Assessing the burden of arboviral diseases using a multiplexed serological survey in French Guiana

Claude Flamand, Camille Fritzell, Lena Bertheot, Jessica Vanhomwegen, Sarah Bailly, Nathanael Hoze, Severine Matheus, Antoine Enfissi, Henrik Salje, Felix Djossou, Sandrine Fernandes-Pellerin, Mirdad Kazanji, Simon Cauchemez, Dominique Rousset

Abstract


Objective

To assess the level of circulation of DENV, CHIKV, ZIKV, MAYV in French Guiana.

Introduction

Arboviral infections have become a significant public health problem with the emergence and re-emergence of arboviral diseases worldwide in recent decades [1-6]. Given the increasing number of cases, geographic spread, but also health, social and economic impact of arboviral outbreaks, estimating their true burden represents a crucial issue but remains a difficult task [7-10].
In French Guiana, the epidemiology of arboviral diseases has been marked by the occurrence several major dengue fever (DENV) outbreaks over the past few decades, recent emergences of Chikungunya (CHKV) and Zika virus (ZIKV) and the circulation of Mayaro virus (MAYV) [11-14].

Methods

To assess antibody seroprevalence against DENV, CHIKV, ZIKV, MAYV a random 2-stage household cross-sectional survey was conducted among the general population.

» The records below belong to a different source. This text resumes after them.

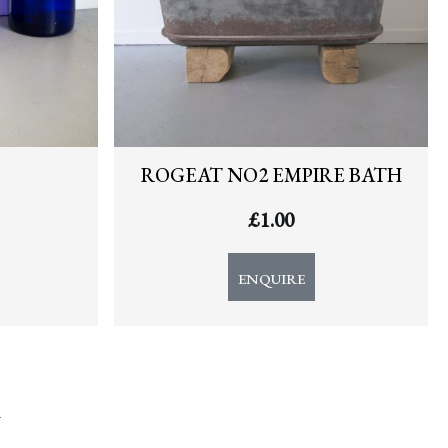
ROGEAT NO2 EMPIRE BATH
£
1.00
ENQUIRE
y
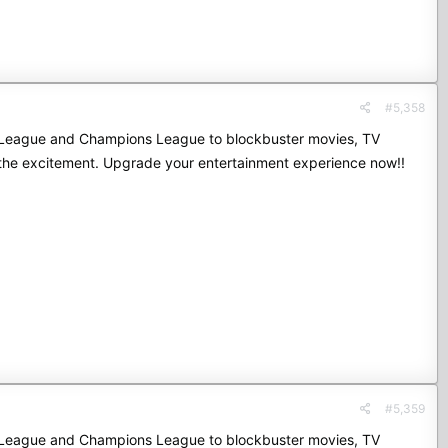
#5,358
mier League and Champions League to blockbuster movies, TV
 the excitement. Upgrade your entertainment experience now!!
#5,359
mier League and Champions League to blockbuster movies, TV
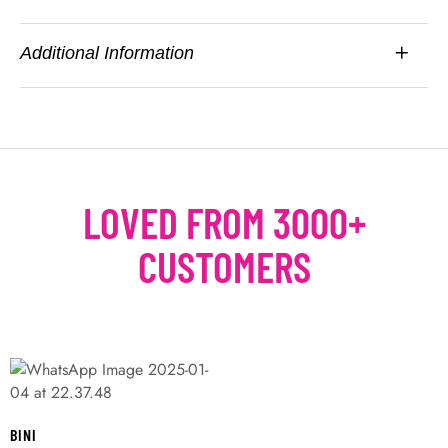
Additional Information
LOVED FROM 3000+
CUSTOMERS
BINI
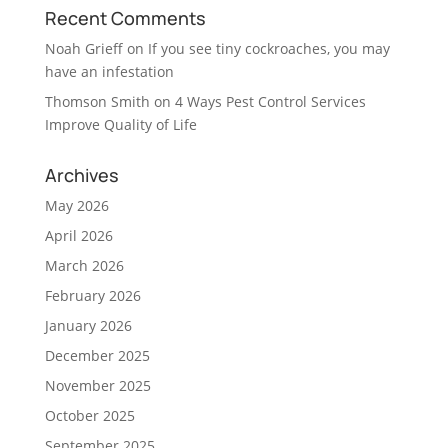
Recent Comments
Noah Grieff
on
If you see tiny cockroaches, you may
have an infestation
Thomson Smith
on
4 Ways Pest Control Services
Improve Quality of Life
Archives
May 2026
April 2026
March 2026
February 2026
January 2026
December 2025
November 2025
October 2025
September 2025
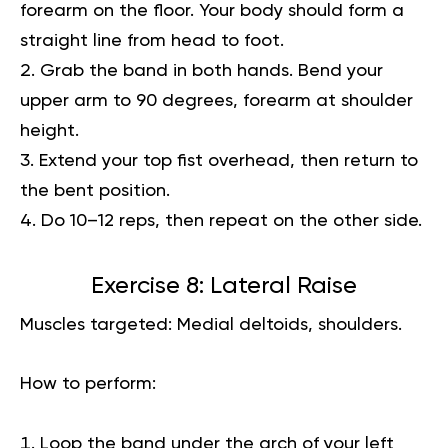
forearm on the floor. Your body should form a
straight line from head to foot.
Grab the band in both hands. Bend your
upper arm to 90 degrees, forearm at shoulder
height.
Extend your top fist overhead, then return to
the bent position.
Do 10–12 reps, then repeat on the other side.
Exercise 8: Lateral Raise
Muscles targeted:
Medial deltoids, shoulders.
How to perform:
Loop the band under the arch of your left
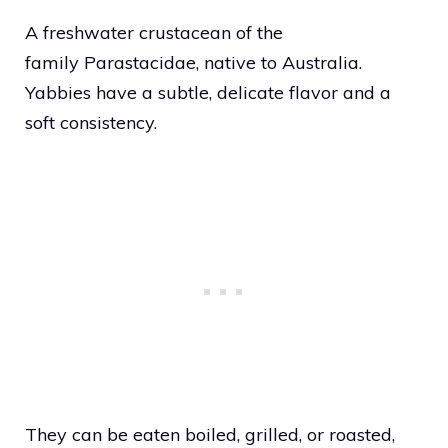
A freshwater crustacean of the
family Parastacidae, native to Australia.
Yabbies have a subtle, delicate flavor and a
soft consistency.
They can be eaten boiled, grilled, or roasted,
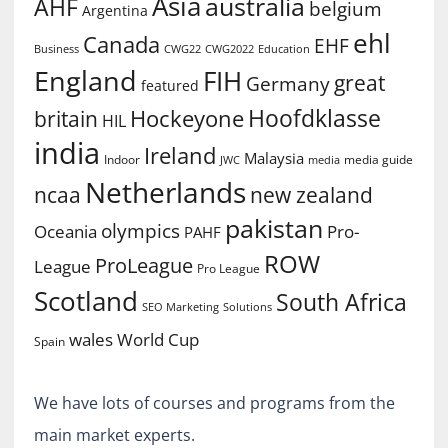
Asia
australia
AHF
belgium
Argentina
ehl
Canada
EHF
Business
CWG2022
Education
CWG22
England
FIH
great
Germany
featured
Hoofdklasse
Hockeyone
britain
HIL
india
Ireland
Malaysia
Indoor
media guide
JWC
media
Netherlands
ncaa
new zealand
pakistan
olympics
Oceania
Pro-
PAHF
ROW
ProLeague
League
Pro League
Scotland
South Africa
SEO Marketing
Solutions
World Cup
wales
Spain
We have lots of courses and programs from the
main market experts.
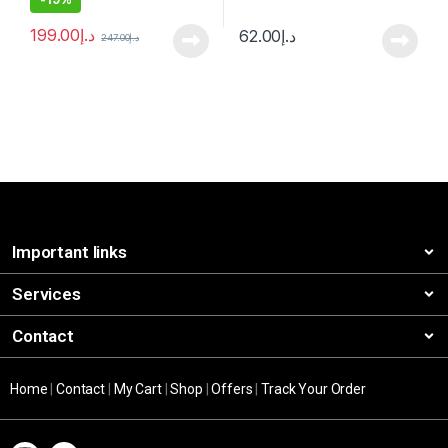
199.00
د.إ
62.00
د.إ
247.00
د.إ
Important links
Services
Contact
Home
|
Contact
|
My Cart
|
Shop
|
Offers
|
Track Your Order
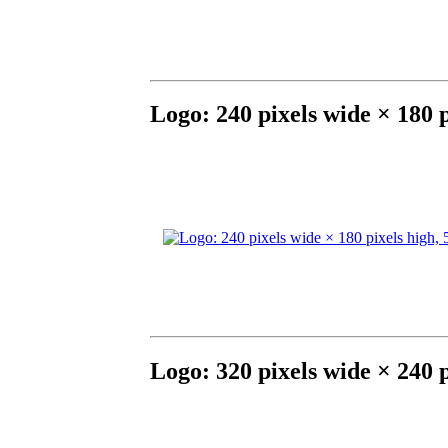
Logo: 240 pixels wide × 180 
Logo: 320 pixels wide × 240 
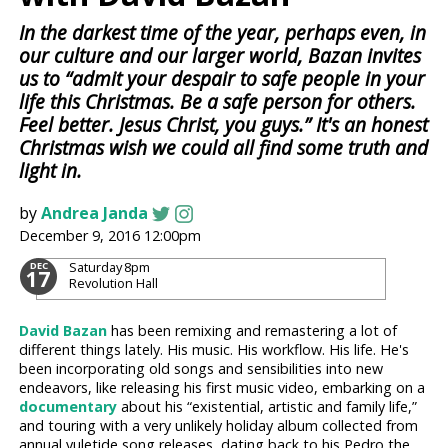
In the darkest time of the year, perhaps even, in
our culture and our larger world, Bazan invites
us to “admit your despair to safe people in your
life this Christmas. Be a safe person for others.
Feel better. Jesus Christ, you guys.” It's an honest
Christmas wish we could all find some truth and
light in.
by
Andrea Janda
December 9, 2016 12:00pm
Saturday
8pm
DEC
17
Revolution Hall
David Bazan
has been remixing and remastering a lot of
different things lately. His music. His workflow. His life. He's
been incorporating old songs and sensibilities into new
endeavors, like releasing his first music video, embarking on a
documentary
about his “existential, artistic and family life,”
and touring with a very unlikely holiday album collected from
annual yuletide song releases, dating back to his Pedro the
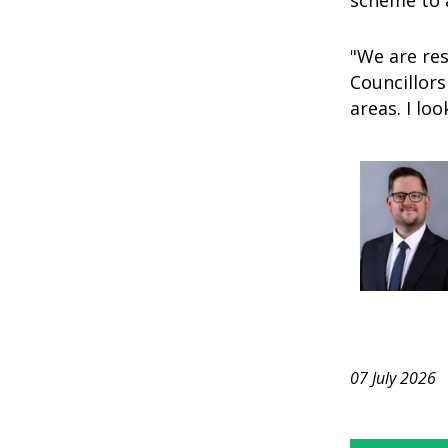
scheme to a
"We are re
Councillors
areas. I lo
07 July 2026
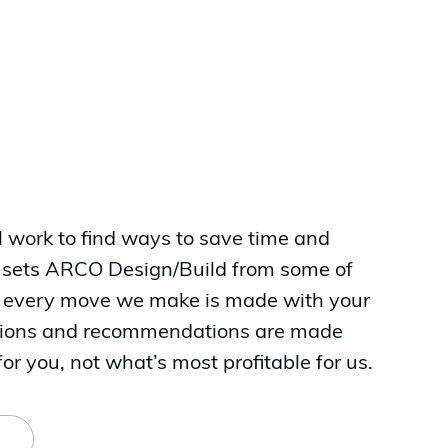
ll work to find ways to save time and
 sets ARCO Design/Build from some of
at every move we make is made with your
isions and recommendations are made
or you, not what’s most profitable for us.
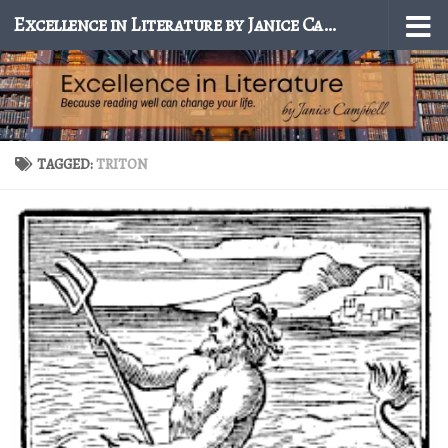
Excellence in Literature by Janice Campbell
Skip to content
TAGGED:
TRITON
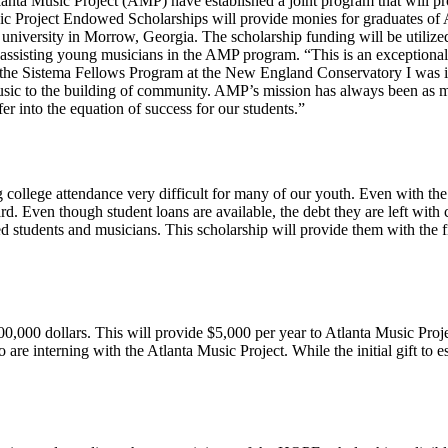
Atlanta Music Project (AMP) have established a joint program that will
c Project Endowed Scholarships will provide monies for graduates of 
university in Morrow, Georgia. The scholarship funding will be utilize
re assisting young musicians in the AMP program. “This is an exceptiona
f the Sistema Fellows Program at the New England Conservatory I was 
sic to the building of community. AMP’s mission has always been as mu
er into the equation of success for our students.”
college attendance very difficult for many of our youth. Even with the 
ard. Even though student loans are available, the debt they are left wi
tudents and musicians. This scholarship will provide them with the fi
0,000 dollars. This will provide $5,000 per year to Atlanta Music Project
 are interning with the Atlanta Music Project. While the initial gift to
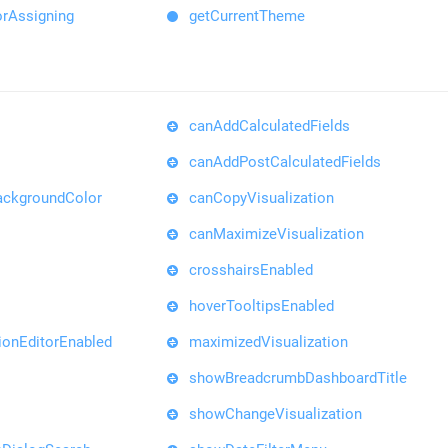
orAssigning
getCurrentTheme
canAddCalculatedFields
canAddPostCalculatedFields
ackgroundColor
canCopyVisualization
canMaximizeVisualization
crosshairsEnabled
hoverTooltipsEnabled
ionEditorEnabled
maximizedVisualization
showBreadcrumbDashboardTitle
showChangeVisualization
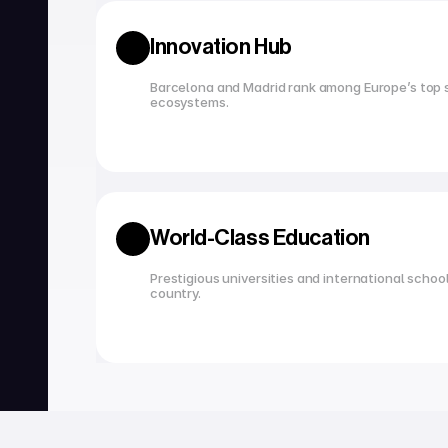
Innovation Hub
Barcelona and Madrid rank among Europe’s top s
ecosystems.
World-Class Education
Prestigious universities and international school
country.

We enrolled 2,697 individuals aged 1-87 years from June 1 to 12 October 2017. We performed detection of DENV, CHIKV, ZIKV, MAYV IgG antibodies on collected blood samples using a microsphere immunoassay (MIA). Socio-economic data, environmental variables and exposure to mosquitoes, perceptions of the illness and risk of contracting arboviral infections were collected using a standardized questionnaire administrated to all individuals included in the survey. Cross-reactivity between same families of viruses was taking into account using seroneutralisation and modeling approaches.

Results

Overall seroprevalence rates for antibodes against DENV were 69.5% [66.4%-72.5%] and differed significantly according to age and geographical area. Seroprevalence rates of CHIKV, ZIKV and MAYV antibodies were respectively 19.3% [16.5%-22.5%], 23.1% [19.5%-27.2%] and 9.6% [8.1%-11.3%] and did not differed significantly according to gender or age.
The distribution of seroprevalence rates for CHIKV, ZIKV antibodies differed from extrapolations obtained from routine surveillance systems and brings valuable information to assess the epidemic risk of future outbreaks. MAYV has been circulating in the southern part of FG, at levels that appear to be substantially higher than those estimated from epidemiological and virological surveillance.

Conclusions

Serological surveys provide the most direct measurement for defining the immunity landscape for infectious diseases, but the methodology remains difficult to implement particularly in the context of high cross-reactivity between flaviviruses or alphaviruses [15]. The development of reliable, rapid and affordable diagnosis tools and the use of innovative modeling approaches represent a significant issue concerning the ability of seroprevalence surveys to differentiate infections when multiple viruses co-circulate.